Venezuela, primer cliente
El empresario empezó a viajar y a participar de misiones comerciales. En Venezuela, por ejemplo, se entrevistó con cinco posibles distribuidores hasta que se quedó con uno. Gracias a este contacto logró proveer 8700 m2, todo el piso del hospital cardiológico infantil de Caracas, y está terminando cuatro estaciones de una línea de subtes, que demandan 9000 m2. Ahora, como muestra, se encuentra realizando el piso de un vagón de subterráneo (trabajo que llevó a cabo también en los coches del metro de Chile), con la esperanza de quedarse con el negocio de las 490 unidades del subte de Caracas.
"Mandando correos electrónicos no se gana nada. Pueden surgir negocios, pero el contacto personal es imprescindible", dijo. Otra regla de oro de Indelval. De manera que hacia China viajaron, para estar presentes en Shanghai con un ambicioso stand en la feria Domotex Asia/China Floor, dedicada a los recubrimientos de suelo.
"Como estrategia, quisimos no sólo lanzar el piso sino la marca Argentina", contó Camps. Se hizo un trabajo muy interesante con goma: dos murales rompecabezas, uno con una pareja de tango bailando y otro con un mapa de la Argentina. Fue contratada una pareja de tango y, sobre una tarima, los artistas bailaron cada dos horas e hicieron un show.

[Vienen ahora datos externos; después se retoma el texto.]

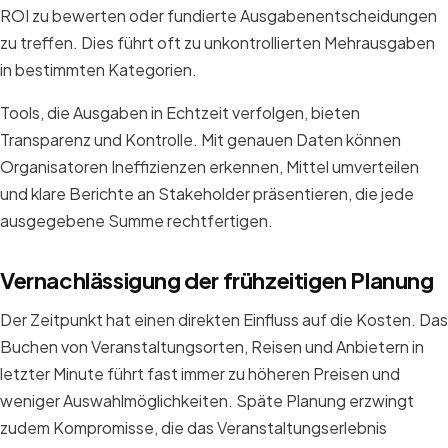
ROI zu bewerten oder fundierte Ausgabenentscheidungen
zu treffen. Dies führt oft zu unkontrollierten Mehrausgaben
in bestimmten Kategorien.
Tools, die Ausgaben in Echtzeit verfolgen, bieten
Transparenz und Kontrolle. Mit genauen Daten können
Organisatoren Ineffizienzen erkennen, Mittel umverteilen
und klare Berichte an Stakeholder präsentieren, die jede
ausgegebene Summe rechtfertigen.
Vernachlässigung der frühzeitigen Planung
Der Zeitpunkt hat einen direkten Einfluss auf die Kosten. Das
Buchen von Veranstaltungsorten, Reisen und Anbietern in
letzter Minute führt fast immer zu höheren Preisen und
weniger Auswahlmöglichkeiten. Späte Planung erzwingt
zudem Kompromisse, die das Veranstaltungserlebnis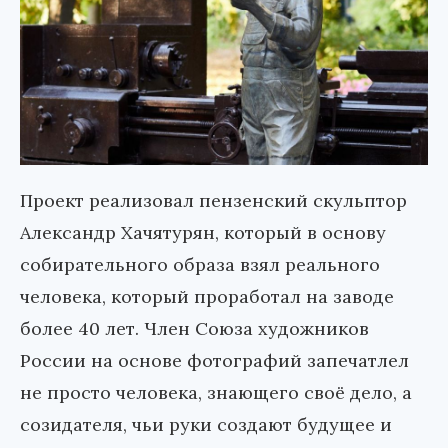
Проект реализовал пензенский скульптор
Александр Хачятурян, который в основу
собирательного образа взял реального
человека, который проработал на заводе
более 40 лет. Член Союза художников
России на основе фотографий запечатлел
не просто человека, знающего своё дело, а
созидателя, чьи руки создают будущее и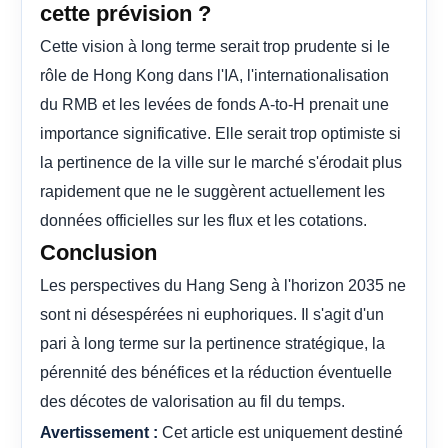
cette prévision ?
Cette vision à long terme serait trop prudente si le
rôle de Hong Kong dans l'IA, l'internationalisation
du RMB et les levées de fonds A-to-H prenait une
importance significative. Elle serait trop optimiste si
la pertinence de la ville sur le marché s'érodait plus
rapidement que ne le suggèrent actuellement les
données officielles sur les flux et les cotations.
Conclusion
Les perspectives du Hang Seng à l'horizon 2035 ne
sont ni désespérées ni euphoriques. Il s'agit d'un
pari à long terme sur la pertinence stratégique, la
pérennité des bénéfices et la réduction éventuelle
des décotes de valorisation au fil du temps.
Cet article est uniquement destiné
Avertissement :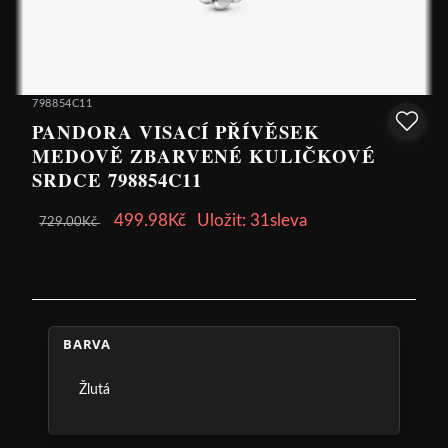
798854C11
PANDORA VISACÍ PŘÍVĚSEK
MEDOVĚ ZBARVENÉ KULIČKOVÉ
SRDCE 798854C11
499.98Kč
Uložit: 31sleva
729.00Kč
BARVA
Žlutá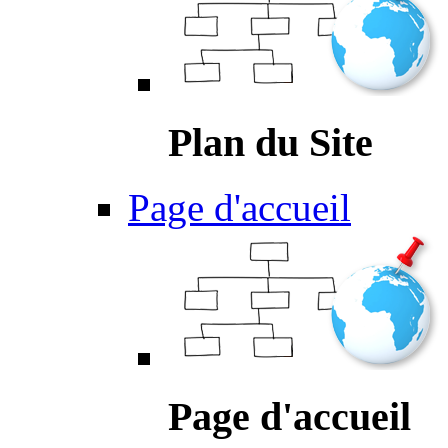
Plan du Site
Page d'accueil
Page d'accueil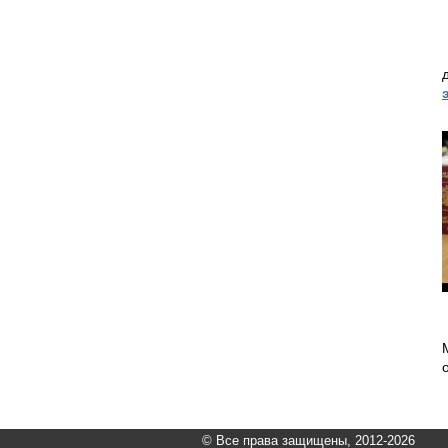
© Все права защищены, 2012-2026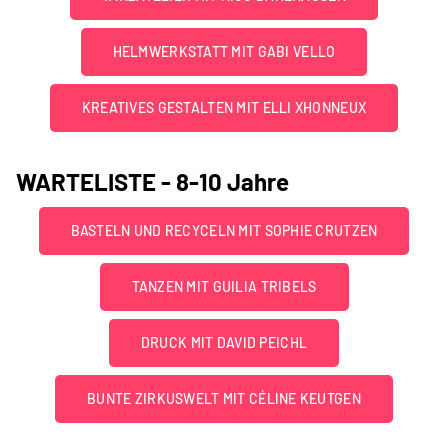
HELMWERKSTATT MIT GABI VELLO
KREATIVES GESTALTEN MIT ELLI XHONNEUX
WARTELISTE - 8-10 Jahre
BASTELN UND RECYCELN MIT SOPHIE CRUTZEN
TANZEN MIT GUILIA TRIBELS
DRUCK MIT DAVID PEICHL
BUNTE ZIRKUSWELT MIT CÉLINE KEUTGEN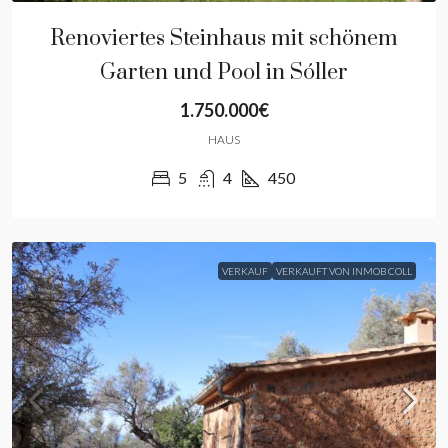
Renoviertes Steinhaus mit schönem
Garten und Pool in Sóller
1.750.000€
HAUS
5
4
450
VERKAUF
VERKAUFT VON INMOB COLL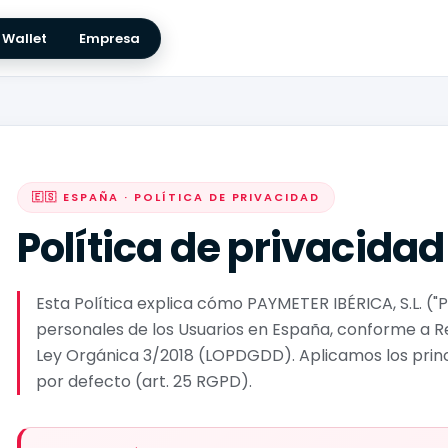
Wallet
Empresa
🇪🇸 ESPAÑA · POLÍTICA DE PRIVACIDAD
Política de privacidad
Esta Política explica cómo PAYMETER IBÉRICA, S.L. ("
personales de los Usuarios en España, conforme a 
Ley Orgánica 3/2018 (LOPDGDD). Aplicamos los princi
por defecto (art. 25 RGPD).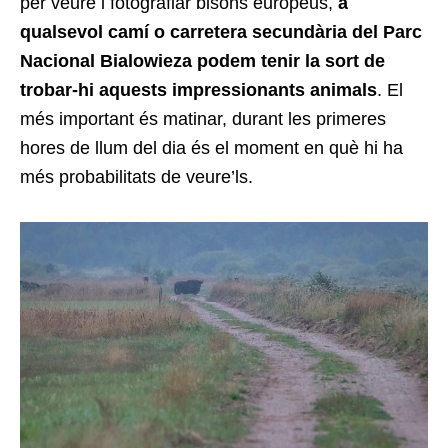
per veure i fotografiar bisons europeus,
a
qualsevol camí o carretera secundària del Parc
Nacional Bialowieza podem tenir la sort de
trobar-hi aquests impressionants animals
. El
més important és matinar, durant les primeres
hores de llum del dia és el moment en què hi ha
més probabilitats de veure’ls.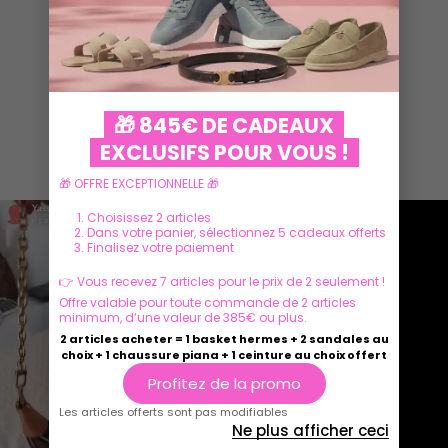
🎁 845€ DE CADEAUX
EXCLUSIFS POUR VOUS !
Ils parlent de nous
🎁 OFFRE EXCEPTIONNELLE 🎁
Choisissez 2 articles
Dans votre panier, sélectionnez 5 cadeaux offerts
Finalisez votre paiement
👉 Vous recevez 7 articles pour le prix de 2 seulement !
Offre valable pour toute commande de 2 articles
minimum, d’une valeur de 385€ ou plus.
2 articles acheter = 1 basket hermes + 2 sandales au
choix + 1 chaussure piana + 1 ceinture au choix offert
Profitez de la promo
Les articles offerts sont pas modifiables
Ne plus afficher ceci
Play
Play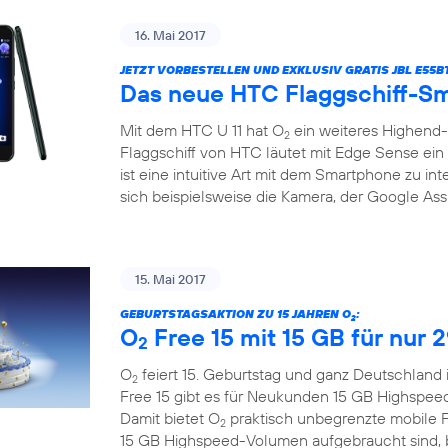
16. Mai 2017
JETZT VORBESTELLEN UND EXKLUSIV GRATIS JBL E55
Das neue HTC Flaggschiff-Sm
Mit dem HTC U 11 hat O
ein weiteres Highend
2
Flaggschiff von HTC läutet mit Edge Sense ein 
ist eine intuitive Art mit dem Smartphone zu in
sich beispielsweise die Kamera, der Google Assi
15. Mai 2017
GEBURTSTAGSAKTION ZU 15 JAHREN O
:
2
O
Free 15 mit 15 GB für nur 
2
O
feiert 15. Geburtstag und ganz Deutschland 
2
Free 15 gibt es für Neukunden 15 GB Highspee
Damit bietet O
praktisch unbegrenzte mobile F
2
15 GB Highspeed-Volumen aufgebraucht sind, bl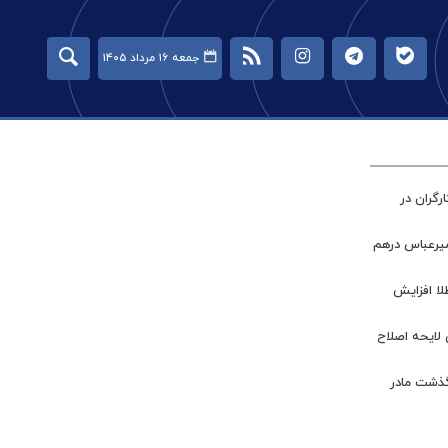
جمعه ۱۶ مرداد ۱۴۰۵
گران در
میرعباس درهم
طلا افزایش
 لایحه اصلاح
گذشت مادر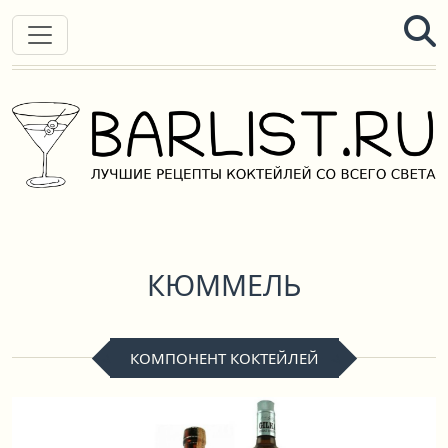
КЮММЕЛЬ
КОМПОНЕНТ КОКТЕЙЛЕЙ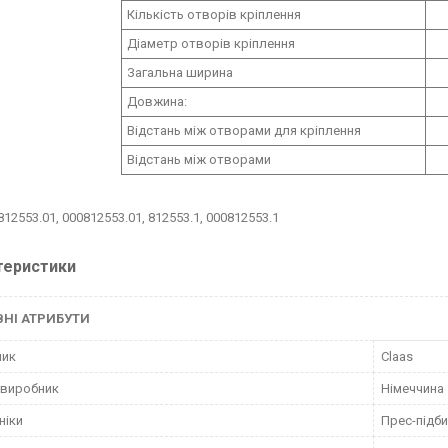
Кількість отворів кріплення
Діаметр отворів кріплення
Загальна ширина
Довжина:
Відстань між отворами для кріплення
Відстань між отворами
812553.01, 000812553.01, 812553.1, 000812553.1
теристики
НІ АТРИБУТИ
ник
Claas
 виробник
Німеччина
ніки
Прес-підб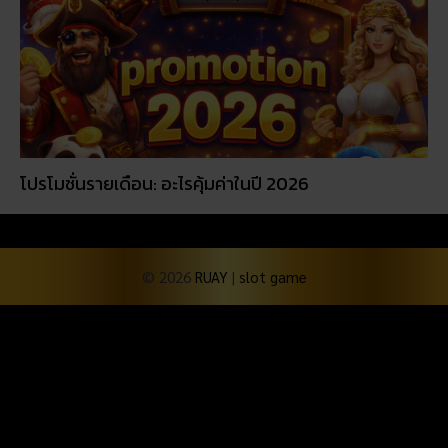
โปรโมชั่นรายเดือน: อะไรคุ้มค่าในปี 2026
© 2026
RUAY
|
slot game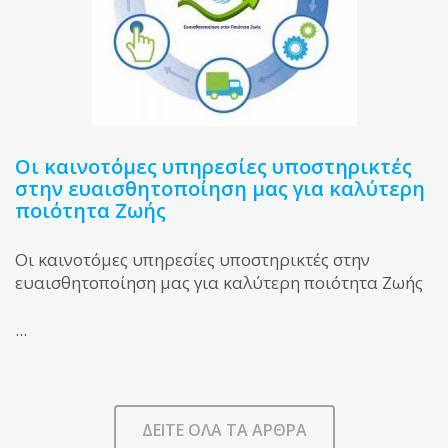
Οι καινοτόμες υπηρεσίες υποστηρικτές
στην ευαισθητοποίηση μας για καλύτερη
ποιότητα Ζωής
Οι καινοτόμες υπηρεσίες υποστηρικτές στην
ευαισθητοποίηση μας για καλύτερη ποιότητα Ζωής
...
ΔΕΊΤΕ ΌΛΑ ΤΑ ΆΡΘΡΑ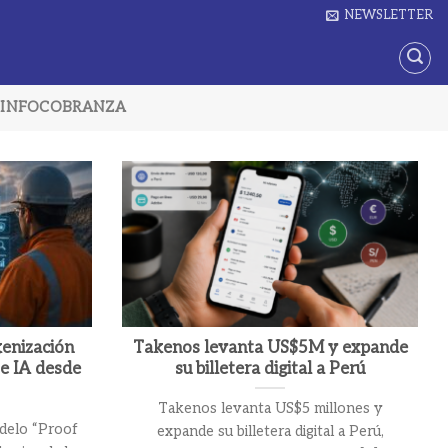
NEWSLETTER
INFOCOBRANZA
kenización
Takenos levanta US$5M y expande
 e IA desde
su billetera digital a Perú
Takenos levanta US$5 millones y
odelo “Proof
expande su billetera digital a Perú,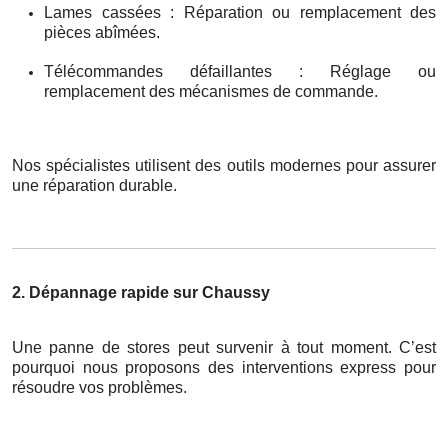
Lames cassées : Réparation ou remplacement des
pièces abîmées.
Télécommandes défaillantes : Réglage ou
remplacement des mécanismes de commande.
Nos spécialistes utilisent des outils modernes pour assurer
une réparation durable.
2. Dépannage rapide sur Chaussy
Une panne de stores peut survenir à tout moment. C’est
pourquoi nous proposons des interventions express pour
résoudre vos problèmes.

La puesta en escena dio sus frutos: pedidos de cotización por US$ 3 millones y, a dos meses de la feria, la concreción de tres obras por US$ 160.000.
Indelval pondrá los pisos en un hospital cardiovascular de Qinghai (unos 4700 metros cuadrados), en uno de medicina china de Zhejiang (4650 metros cuadrados) y formará parte de la ampliación de otro centro médico en Shanxi, con 7000 metros cuadrados.
Los empresarios argentinos recorrieron obras en 15 ciudades de China e hicieron tantos contactos que decidieron abrir la oficina de Indelval en Hong Kong, operada por socios locales.
El crecimiento de las exportaciones, y el mundo que se abre detrás de China, los impulsó a invertir en una nueva máquina, que estará en operaciones para septiembre próximo y que aumentará un 22% el ancho de los rollos, lo que hará igualar su oferta con la de su competidor alemán.
El mercado brasileño, adonde envía entre 3000 y 4000 metros cuadrados por mes, es otro de los motores del crecimiento de la empresa, que en 2005 fue del 40 por ciento.
El año pasado Brasil representó el 23% de las exportaciones y China, el 36 por ciento. "No compito con China", subrayó Camps. No podría porque China tiene un valor de 7 dólares para el piso de goma tradicional (como el del transporte público) mientras la Argentina podría ofrecerlo a 10 dólares. Por eso, la empresa no busca exportar pisos de goma tradicionales sino que ofrece un producto diferente y con otra tecnología.
"En una licitación donde tengo seis competidores, todos presentan lo mismo. Yo voy con algo que nadie logró fabricar", cuenta el empresario. Y vende en China aún cuando su materia prima, el caucho, viene casualmente del sudeste asiático. El producto viaja 40 días, se procesa en la Argentina, y viaja otra vez, 40 días, hasta llegar al cliente. El mundo es un pañuelo.